The major step the administration took was to cut off further credits and loan guarantees from the Export-Import Bank to finance U.S. exports to that country. The bank has commitments of about $1.2 billion to Argentina. Of that amount, about $895 million would be direct disbursements from the bank, while the rest is in the form of guarantees and insurance. Less than $200 million of the $895 million actually has been disbursed, a bank spokesman said.

The $200 million figure will grow somewhat because the bank will disburse money to finance products that already have been shipped. All other commitments will be suspended, however.

Continental's Wright said Argentina is not in a position to import much anymore, at least until the current crisis ends, because of its inability to raise funds from the world's banks. Bankers estimate that Argentina has about $12 billion in loan repayments due this year that it must refinance.

Wright said that Argentina could replace most of its imports from the United States by turning to Brazil.

Senior U.S. officials agreed yesterday that the nation has little economic leverage over Argentina but warned that the United States has stronger weapons in its arsenal that it could use. According to statistics published by the International Monetary Fund, the United States shipped $2.6 billion of goods to Argentina in 1980, while Argentina sold $690 million to the United States.

Besides the Export-Import Bank restrictions, Secretary of State Alexander Haig also announced that the government will halt any arms sales to Argentina and cancel any further loan guarantees under a one-year, $2 million Commodity Credit Corp. program to support lumber exports to Argentina.

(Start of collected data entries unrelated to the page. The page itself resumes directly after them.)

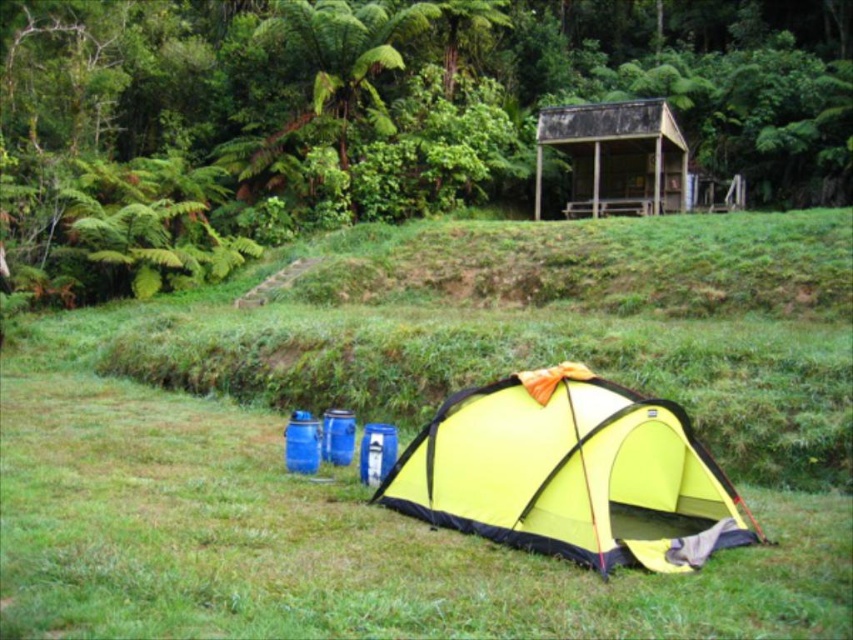 You are a camper who wants to set up a picnic blanket. You have a picnic blanket that is 2 meters wide. The green grassy at lower center and the weathered wood hut at upper center are in your view. Can you place the blanket between them without it overlapping either object?

The green grassy at lower center is to the left of the weathered wood hut at upper center, so there is space between them. The picnic blanket that is 2 meters wide can be placed between them without overlapping either object as long as the distance between the two objects is at least 2 meters. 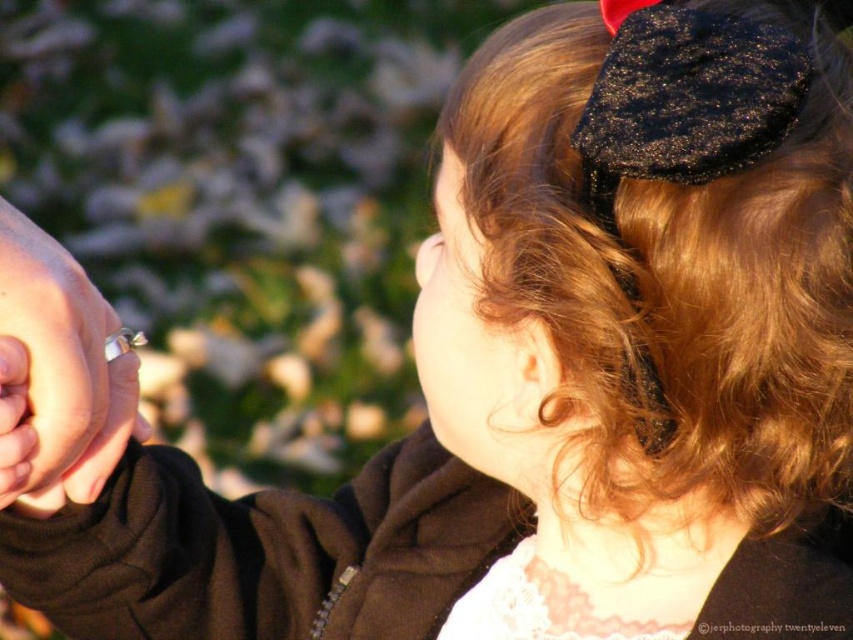 Question: Is shiny brown hair at upper right closer to the viewer compared to silver metallic ring at left?

Choices:
 (A) no
 (B) yes

Answer: (B)

Question: Which point is farther to the camera?

Choices:
 (A) (844, 141)
 (B) (113, 456)

Answer: (B)

Question: Is shiny brown hair at upper right to the right of silver metallic ring at left from the viewer's perspective?

Choices:
 (A) no
 (B) yes

Answer: (B)

Question: Which point appears closest to the camera in this image?

Choices:
 (A) (682, 376)
 (B) (48, 512)

Answer: (A)

Question: Can you confirm if shiny brown hair at upper right is positioned below silver metallic ring at left?

Choices:
 (A) yes
 (B) no

Answer: (B) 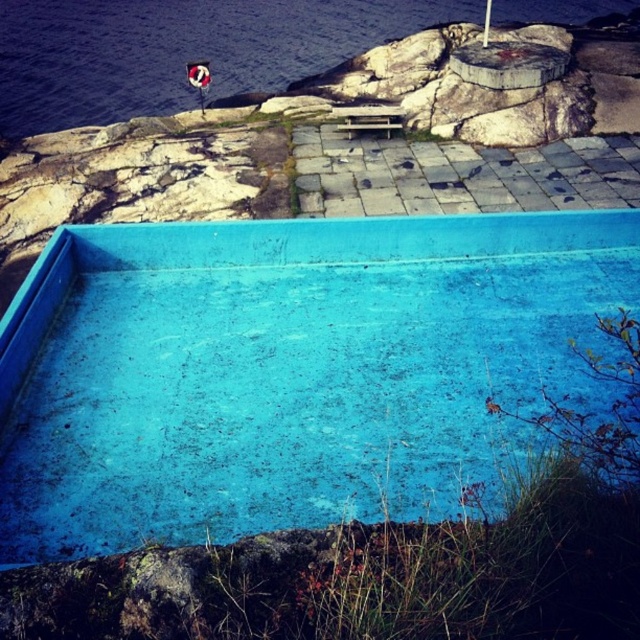 You are standing at the edge of the blue concrete water at upper left and want to walk to the blue matte pool at center. Which direction should you move to reach it?

The blue matte pool at center is located to the right of the blue concrete water at upper left, so you should move to your right to reach it. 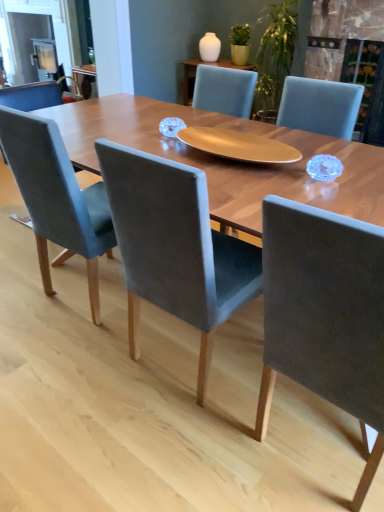 Find the location of a particular element. This screenshot has width=384, height=512. vacant space that is to the left of suede-like gray chair at center, positioned as the third chair in left-to-right order is located at coordinates pyautogui.click(x=204, y=449). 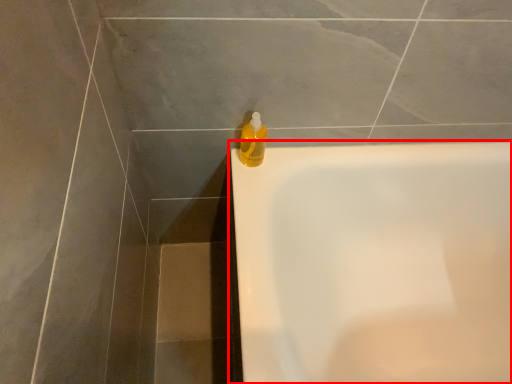 Question: Considering the relative positions of bathtub (annotated by the red box) and cleaning product in the image provided, where is bathtub (annotated by the red box) located with respect to the staircase?

Choices:
 (A) left
 (B) right

Answer: (B) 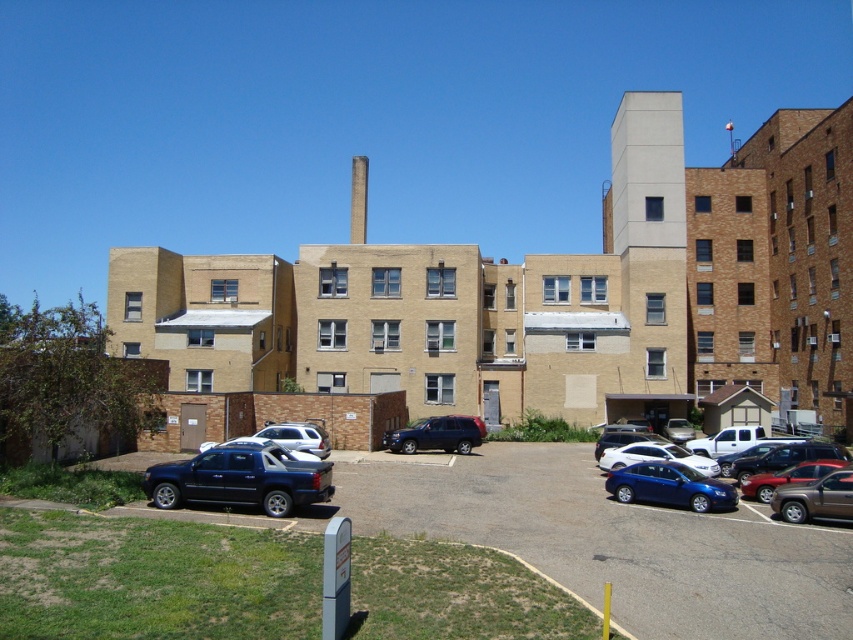 Who is shorter, matte black truck at lower left or matte blue sedan at center?

With less height is matte black truck at lower left.

Between matte black truck at lower left and matte blue sedan at center, which one is positioned higher?

Positioned higher is matte black truck at lower left.

Is point (242, 452) positioned behind point (706, 492)?

That is False.

This screenshot has height=640, width=853. What are the coordinates of `matte black truck at lower left` in the screenshot? It's located at (241, 477).

Is point (537, 531) in front of point (676, 483)?

Yes, point (537, 531) is closer to viewer.

Who is more forward, (498, 477) or (683, 476)?

Positioned in front is point (683, 476).

Where is `metallic blue truck at lower left`? Image resolution: width=853 pixels, height=640 pixels. metallic blue truck at lower left is located at coordinates (610, 540).

Which is above, matte black truck at lower left or shiny blue sedan at lower right?

Positioned higher is matte black truck at lower left.

Is matte black truck at lower left behind shiny blue sedan at lower right?

No, matte black truck at lower left is in front of shiny blue sedan at lower right.

From the picture: Who is more distant from viewer, (173, 470) or (613, 461)?

The point (613, 461) is behind.

This screenshot has width=853, height=640. In order to click on matte black truck at lower left in this screenshot , I will do `click(241, 477)`. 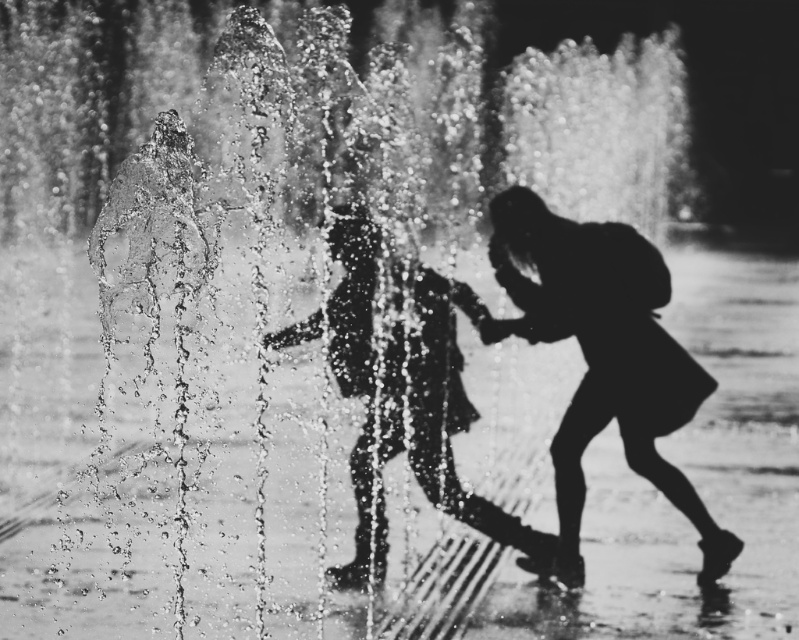 Between point (575, 474) and point (428, 476), which one is positioned in front?

Point (428, 476) is in front.

Where is `silhouette dress at lower right`? The width and height of the screenshot is (799, 640). silhouette dress at lower right is located at coordinates (603, 356). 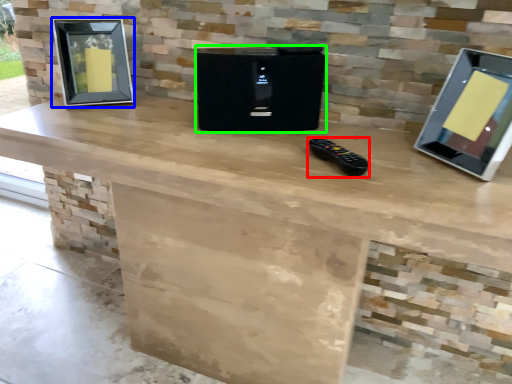 Question: Based on their relative distances, which object is farther from game controller (highlighted by a red box)? Choose from picture frame (highlighted by a blue box) and appliance (highlighted by a green box).

Choices:
 (A) picture frame
 (B) appliance

Answer: (A) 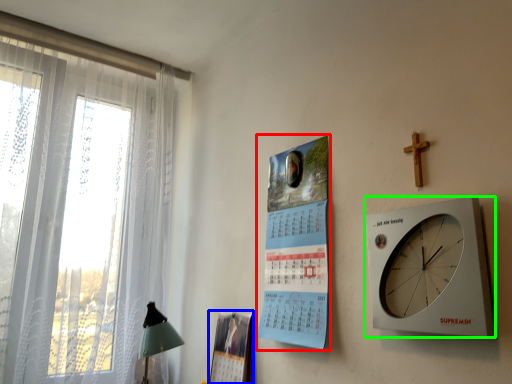 Question: Which object is the farthest from poster page (highlighted by a red box)? Choose among these: magazine (highlighted by a blue box) or wall clock (highlighted by a green box).

Choices:
 (A) magazine
 (B) wall clock

Answer: (B) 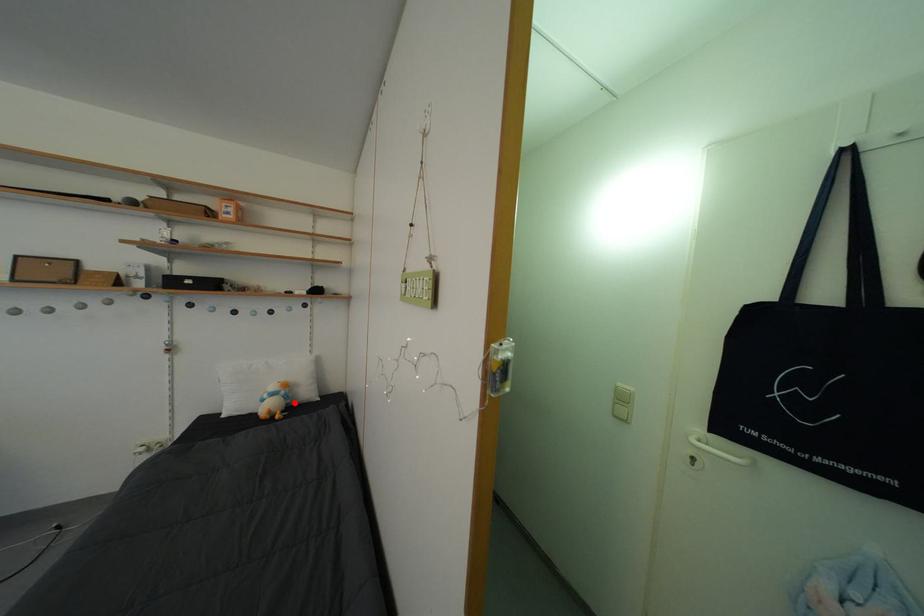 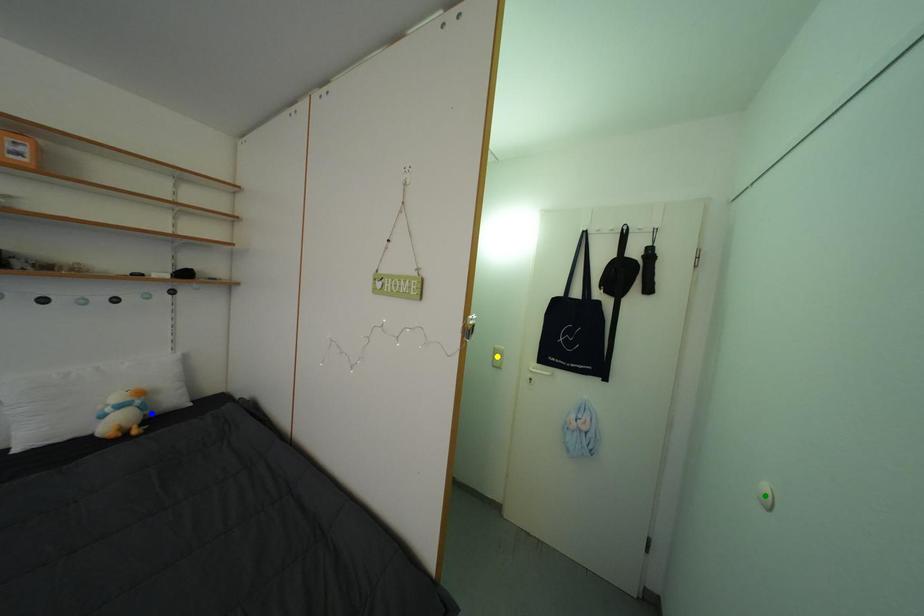 Question: I am providing you with two images of the same scene from different viewpoints. A red point is marked on the first image. You are given multiple points on the second image. Which spot in image 2 lines up with the point in image 1?

Choices:
 (A) green point
 (B) blue point
 (C) yellow point

Answer: (B) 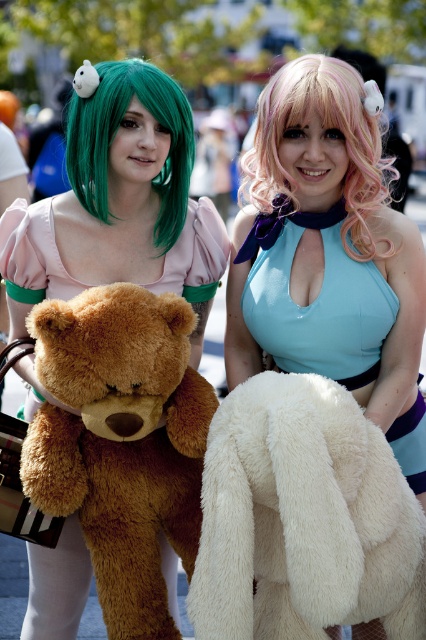 Question: Is brown plush teddy bear at left smaller than light blue satin dress at center?

Choices:
 (A) no
 (B) yes

Answer: (A)

Question: Is light blue satin dress at center smaller than pink wavy wig at upper center?

Choices:
 (A) yes
 (B) no

Answer: (A)

Question: Which point is closer to the camera taking this photo?

Choices:
 (A) (359, 323)
 (B) (181, 323)
 (C) (399, 362)

Answer: (B)

Question: Which of the following is the farthest from the observer?

Choices:
 (A) (365, 211)
 (B) (39, 502)
 (C) (103, 148)
 (D) (333, 83)

Answer: (A)

Question: Does light blue satin dress at center appear on the right side of green matte wig at upper left?

Choices:
 (A) no
 (B) yes

Answer: (B)

Question: Which object appears closest to the camera in this image?

Choices:
 (A) light blue satin dress at center
 (B) brown plush teddy bear at left

Answer: (B) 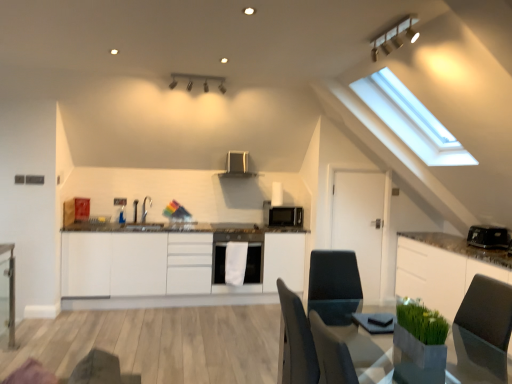 At what (x,y) coordinates should I click in order to perform the action: click on vacant space situated above white matte door at center (from a real-world perspective). Please return your answer as a coordinate pair (x, y). The width and height of the screenshot is (512, 384). Looking at the image, I should click on click(358, 160). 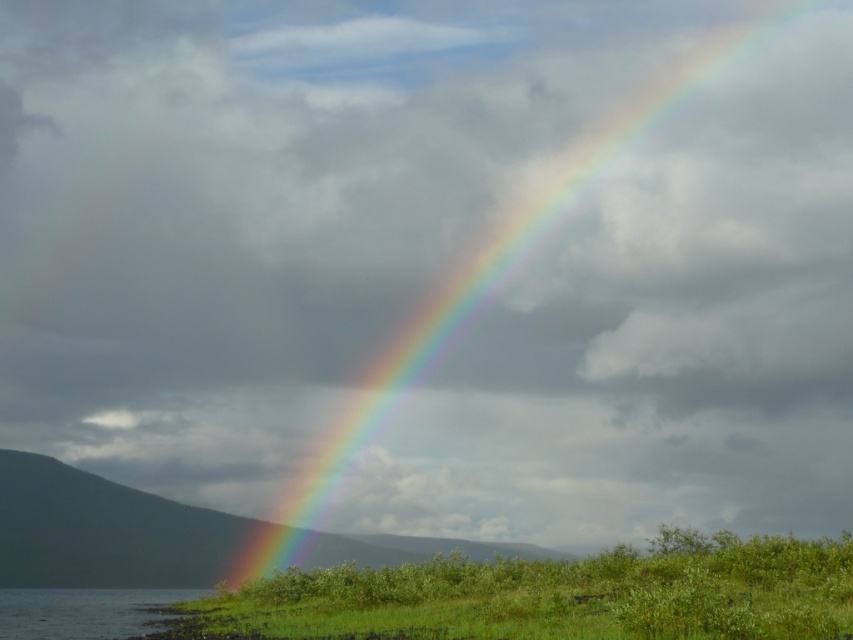 Question: Which point appears closest to the camera in this image?

Choices:
 (A) (151, 612)
 (B) (668, 625)
 (C) (560, 180)

Answer: (B)

Question: Which object appears farthest from the camera in this image?

Choices:
 (A) green leafy shrubs at lower center
 (B) rainbow at upper center

Answer: (B)

Question: Which object is positioned farthest from the green leafy shrubs at lower center?

Choices:
 (A) clear water at lower left
 (B) rainbow at upper center

Answer: (B)

Question: Can you confirm if green leafy shrubs at lower center is wider than clear water at lower left?

Choices:
 (A) yes
 (B) no

Answer: (A)

Question: Can you confirm if green leafy shrubs at lower center is positioned below clear water at lower left?

Choices:
 (A) no
 (B) yes

Answer: (A)

Question: Observing the image, what is the correct spatial positioning of green leafy shrubs at lower center in reference to clear water at lower left?

Choices:
 (A) below
 (B) above

Answer: (B) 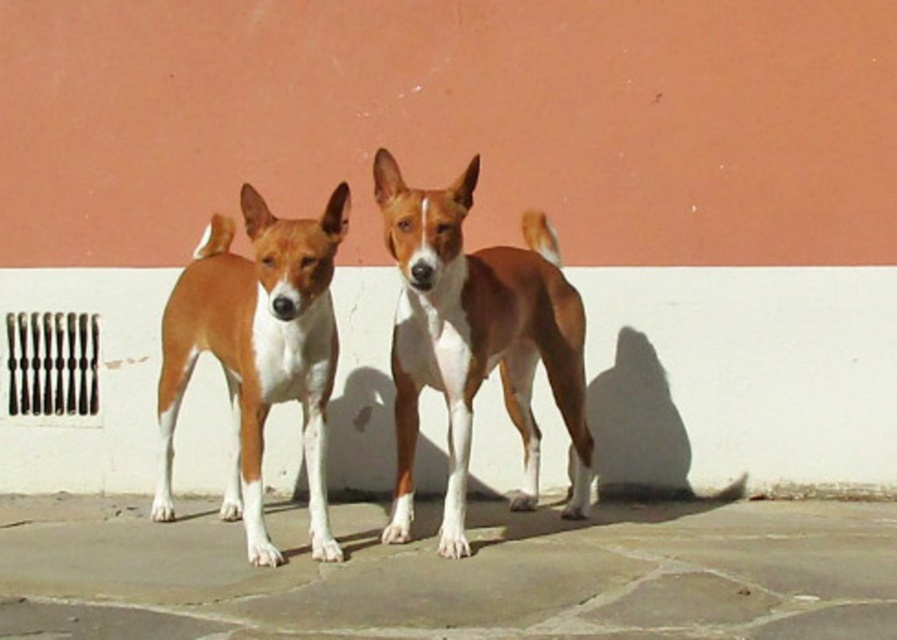 You are standing in front of the two dogs against the wall. The point at coordinates (451, 481) is where you want to place a small decoration. If you are 1.7 meters tall, can you reach that point without a ladder?

The point at coordinates (451, 481) is 5.46 meters from the camera. Since the average human arm reach is about 2.1 meters, you cannot reach that point without a ladder.

You are a delivery robot with a height of 30 inches. You need to deliver a package to the brown furry dog at center while standing on the gray stone pavement at center. Can you reach the dog without any assistance?

The gray stone pavement at center and brown furry dog at center are 32.12 inches apart from each other. Since the robot is 30 inches tall, it cannot reach the dog as the distance between them is greater than the robot height. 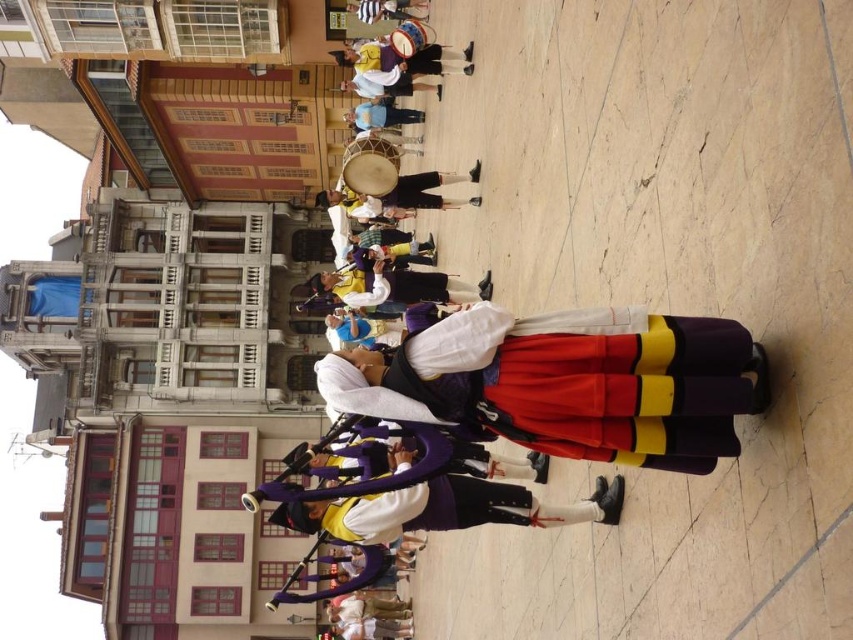 Which of these two, velvet purple skirt at center or white cotton shirt at center, stands taller?

white cotton shirt at center is taller.

Does velvet purple skirt at center come behind white cotton shirt at center?

No.

Identify the location of velvet purple skirt at center. This screenshot has width=853, height=640. (567, 381).

Who is more distant from viewer, [357,508] or [378,628]?

The point [378,628] is behind.

Does purple velvet bagpipe at center have a lesser width compared to white cotton shirt at center?

Incorrect, purple velvet bagpipe at center's width is not less than white cotton shirt at center's.

What do you see at coordinates (444, 508) in the screenshot? I see `purple velvet bagpipe at center` at bounding box center [444, 508].

At what (x,y) coordinates should I click in order to perform the action: click on purple velvet bagpipe at center. Please return your answer as a coordinate pair (x, y). The height and width of the screenshot is (640, 853). Looking at the image, I should click on (444, 508).

Who is higher up, velvet purple skirt at center or purple velvet bagpipe at center?

velvet purple skirt at center is higher up.

Does point (621, 413) lie in front of point (387, 449)?

Yes, point (621, 413) is closer to viewer.

Is point (495, 394) farther from viewer compared to point (466, 488)?

No, it is in front of (466, 488).

This screenshot has width=853, height=640. Identify the location of velvet purple skirt at center. (567, 381). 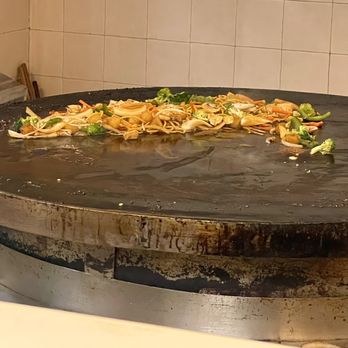 In order to click on grout in this screenshot , I will do `click(236, 50)`, `click(328, 79)`, `click(146, 45)`, `click(128, 38)`. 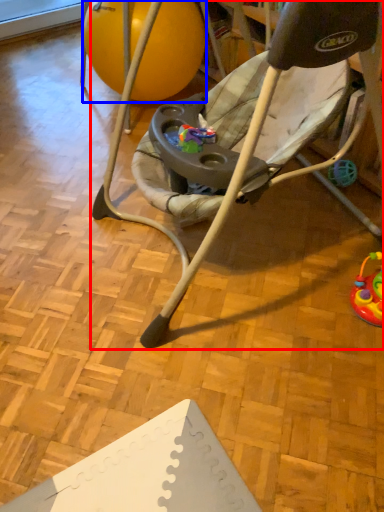 Question: Which object is further to the camera taking this photo, chair (highlighted by a red box) or ball (highlighted by a blue box)?

Choices:
 (A) chair
 (B) ball

Answer: (B)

Arms shipments to Argentina have been embargoed since 1978, although the United States continued to ship military goods if the commitments were entered into before Sept. 30, 1978. Yesterday Haig suspended those shipments as well as shipments to nongovernment entities, which had continued.

The administration said the arms cut-off affects about $5.9 million of sales--both by the government and private firms.

The stiffest sanctions Argentina faces were imposed by the European Economic Community, which essentially ended trade with the South American country as a show of support for Great Britain.

The Export-Import Bank said that the biggest credit suspension was a $550 million commitment to help build a hydroelectric project on the Argentina-Paraguay border. Among major suppliers to the project are Ford Motor Co., Caterpillar Tractor Co. and Allis Chalmers Corp.

But one banker, who asked not to be identified, said that the Export-Import Bank restrictions presumably would be temporary and would be lifted by the administration if and when the confrontation between Britain and Argentina ends.

Argentina is strapped for cash--in large part because London essentially has frozen Argentine deposits in Great Britain, and other multinational banks are reluctant to make new loans to the country until the crisis ends. However it continues to make payments on its outstanding bank loans, bankers said.